→ Task instructions:
An exact copy of all records is expected, minus the images.

(Stored data entries)
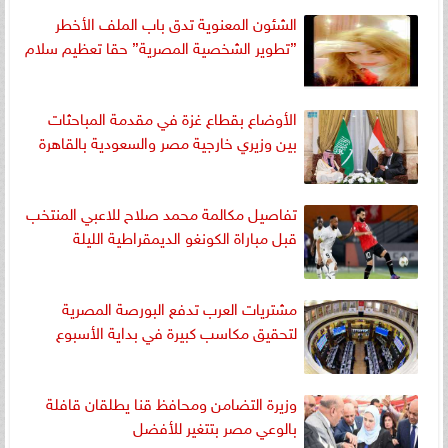
الشئون المعنوية تدق باب الملف الأخطر
”تطوير الشخصية المصرية” حقا تعظيم سلام
الأوضاع بقطاع غزة في مقدمة المباحثات
بين وزيري خارجية مصر والسعودية بالقاهرة
تفاصيل مكالمة محمد صلاح للاعبي المنتخب
قبل مباراة الكونغو الديمقراطية الليلة
مشتريات العرب تدفع البورصة المصرية
لتحقيق مكاسب كبيرة في بداية الأسبوع
وزيرة التضامن ومحافظ قنا يطلقان قافلة
بالوعي مصر بتتغير للأفضل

→ Result:
الشئون المعنوية تدق باب الملف الأخطر
”تطوير الشخصية المصرية” حقا تعظيم سلام
الأوضاع بقطاع غزة في مقدمة المباحثات
بين وزيري خارجية مصر والسعودية بالقاهرة
تفاصيل مكالمة محمد صلاح للاعبي المنتخب
قبل مباراة الكونغو الديمقراطية الليلة
مشتريات العرب تدفع البورصة المصرية
لتحقيق مكاسب كبيرة في بداية الأسبوع
وزيرة التضامن ومحافظ قنا يطلقان قافلة
بالوعي مصر بتتغير للأفضل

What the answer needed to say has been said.